As a recovering person, it's important for me to process and frame this as growth for this would have sent me spiraling into self-hatred and destruction. I have to remind myself that I’m good enough. I have to remind myself that it's okay to not constantly be on the offensive — so to speak with my identity. It's exhausting being the only queer person in the room.

I had a great day despite it and saw a student from another school who attended the first county-wide GSA conference our county held, at our school (it was a smash, a few kids cried, there was lots of laughter, new friends were made, lots of diversity w/r/t to identities and queerness. A big success and we hope to have an end-of-the-year social at our school in June, with a lip sync contest that will be barely masked as a drag event — we avoid politicized terms — it helps, actually, to do so. A culture war is about language.

I started using Mx as a formal honorific at school. No one uses it, everyone calls me Whit anyway. Remember I’m a brick, I’ve been wearing clothing sold in the women’s and juniors section for two and a half years, most people do not notice it, a few folks in the community are amused by my choices but nobody says anything. I’m treated fairly, for the most part. The religious nuts are visibly uncomfortable around me. I like that.

A book of weird fiction I wrote and is under my dead name is about to drop. It was supposed to come out in 2018. After the pandemic, this publisher lost some of its street cred. It's the last thing that will ever be published under my dead name. I dread marketing it. But I will. It will suck, but it will serve as a final monument, for him. He carried me far. He got me sober, and this will retire him. The first half is very white-centered. The second half is not. There’s a queer character and queer themes, and it is certainly nothing I could write today. I’m still dreading hearing my fucking dead name, but what’s a person to do? I couldn’t hold myself back just cause some book, that no one will buy anyway, is coming out. For the record, it's print on demand, they moved to this model during the pandemic because it's cheaper. This means, if you are an Amazon Prime member it will be free for you to read — your family and friends' sales take a hit. So, this year really will be the last year for my old self, which is great!

My father, whom I am emotionally estranged from (mom too — we see each other often and we maintain polite boundaries — I’m sure they’re like wtf?) is dying of cancer.
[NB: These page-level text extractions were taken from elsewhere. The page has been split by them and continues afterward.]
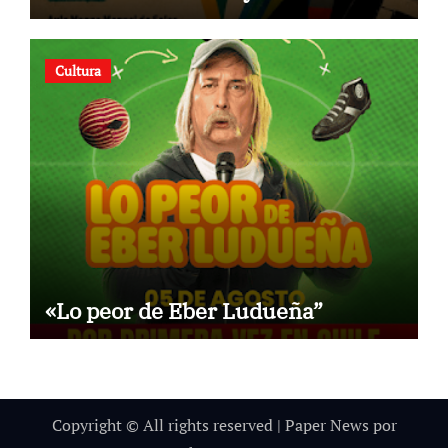
Cultura
«Lo peor de Eber Ludueña”
Copyright © All rights reserved
|
Paper News
por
Stage four. It’s in his liver. Other than that, we don’t know anything. I am kind of meh about it, because he doesn’t see me as a person anyway. Neither does mom. I don’t share my joy with them. I keep high walls around them. Therapy has shown me that what was normal in my house wasn’t normal/healthy.

I so need to go back to electrolysis — which is two hours away — my stubble is so dysphoric. Y

This is a new poem — about transitioning — from a queer southern zine. You can see, in the pic, I’m not doing wigs anymore. Yay finasteride and Dr Powers Hair Growth — my hairline is still filling in, it's slow going. Also, when one stops wearing a wig to present female, it’s like starting all over again, in terms of confidence levels. I don’t overdo concealer, either, and some days, depending on which layers of hair are growing out that week, my shadow is darker (the way hair grows is very interesting).

This is a poem about listening to Beyonce. Written for a friend who is a queer musician, “For Tamari Who Listens to Beyonce’s Renaissance Like I Do”

https://www.sierranevadareview.com/cassandra-whitaker-2023

It’s cold and blustery here. Spring has already started. Summer, I can hear you rustling through the forest.

Fight the fascists. Think globally, act locally. Queerness is infinite.